Beefy Boxes and Bandwidth Generously Provided by pair Networks
"be consistent"

PM Confessional

by thezip (Vicar)
on Jan 15, 2011 at 00:54 UTC ( [id://882430]=perlmeditation: print w/replies, xml ) Need Help??

When I was a newb contractor about 15 years ago, I wrote a Perl script that had, as a step, to delete all of the files in a current working directory. When I ran the script the first time (as root), I noticed that the operation was taking quite a bit longer than I expected.

Later, I noticed that poor Charlie was frantically trying to locate the backup for that server. Apparently cwd was somehow '/'. I don't know how that could have happened!

Sorry Charlie...

What can be asserted without proof can be dismissed without proof. - Christopher Hitchens

Replies are listed 'Best First'.
Re: PM Confessional
by dHarry (Abbot) on Jan 15, 2011 at 14:17 UTC

    Ah confession time...

    I once had to port an environment from Unix AIX to a VAX OpenVMS machine. Belief it or not, it was about 15 years ago:) Creating databases, dumping and loading data, modifying scripts and compiling tons of SW. At the end of a long day it all worked. "Let's just clean up this temporary directory and go home, I told my mate." Oops! I know the feeling, "hmm this takes longer than it should..." Next day it took about two hours to do everything again... I did learn from it, as it never happened again (so far).

    Later a senior engineer explained me about the 4-factor. When you do overtime and get tired, everything takes 2 times as long and you make 2 times more mistakes. 2*2=4. It sounds silly but the 4-factor is a useful concept to know. Especially if you're managing a project and ask the SW engineers to do overtime to meet some deadline.



      That reminds me of something a senior engineer told me about 20 years ago on the topic of estimating effort: double your first number and go the the next larger unit. So if your first reaction is 30 seconds, better say 60 minutes. Four hours is more likely to be 8 days, and so on. I'm still crap at estimating individual task effort, but I'm much better at total project cost at least.

      I'd like to be able to assign to an luser

        These sort of rules of thumb sound half-funny half-useful, until the day comes that you apply them and still wind up behind an 8-ball...

        Er, not that that's ever happened to me, three times in a row, or anything. No siree...

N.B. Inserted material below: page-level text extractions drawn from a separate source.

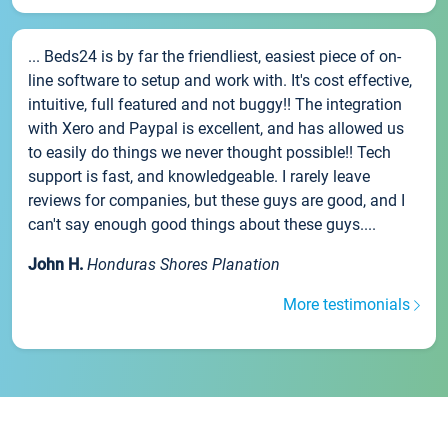
... Beds24 is by far the friendliest, easiest piece of on-
line software to setup and work with. It's cost effective,
intuitive, full featured and not buggy!! The integration
with Xero and Paypal is excellent, and has allowed us
to easily do things we never thought possible!! Tech
support is fast, and knowledgeable. I rarely leave
reviews for companies, but these guys are good, and I
can't say enough good things about these guys....
John H.
Honduras Shores Planation
More testimonials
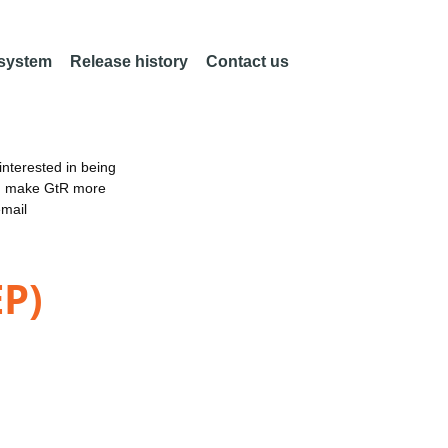
 system
Release history
Contact us
nterested in being
an make GtR more
email
EP)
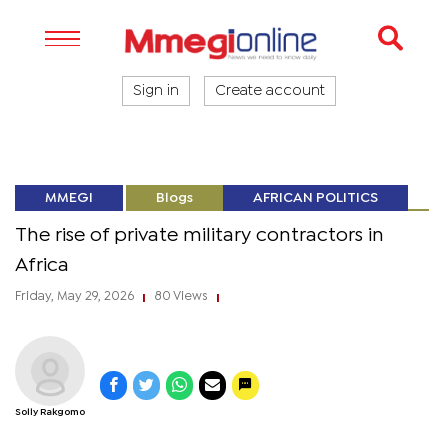
Sign in
Create account
MMEGI
Blogs
AFRICAN POLITICS
The rise of private military contractors in
Africa
Friday, May 29, 2026
80 Views
|
|
Solly Rakgomo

        Ours was multiply by two and add 40.


Re: PM Confessional
by raybies (Chaplain) on Jan 15, 2011 at 21:34 UTC

    My teamlead, who's a great C# programmer but doesn't know squat about Linux, deleted the /etc directory of our main linux fileserver as root.

    After that we disabled his ability to rm anything... replacing the rm command with a backup feature... I think it was a perl script. :)


      and he still had root access? :-)


        Heh. Yeah, it's funny how often managers and bosses think that because they're boss they have to have root. Essentially we've neutered root, unless you have some minimal linux skillz, which luckily haven't shown any sign of appearing lately.


      you created another user w/ the uid of 0 right?

Re: PM Confessional
by ack (Deacon) on Jan 18, 2011 at 18:03 UTC

    Back in the late '70's I was promoted to a position in charge of a DEC VAX 11/780 system. I had taken all the Sys Admin courses that DEC offered and quite a few of the sys level programming courses from them, too.

    My first day on the job, all pumped up with my "superior skills" I wrote my first sys admin program to help me better manage the User Accounts, especially the Password file.

    Just the tiniest of errors crept in and I deleted the master password file...without knowing it.

    I logged off and after about an hour I started getting frantic calls from users who could not log on. When I tried I, too, could not log on!

    The previous Sys Admin (who'd worked as an Admin for about 10 years and had about 3 years on VAX systems let me stew and fret for about 2 hours...after had quickly but unbeknownst to me fixed the problem for everyone else so that only I was locked out...and then revealed to me the "error of my ways." I hadn't even smart enough to see that he'd fixed the problem or to wonder why I quickly stopped getting those phone calls...Duhhhhh!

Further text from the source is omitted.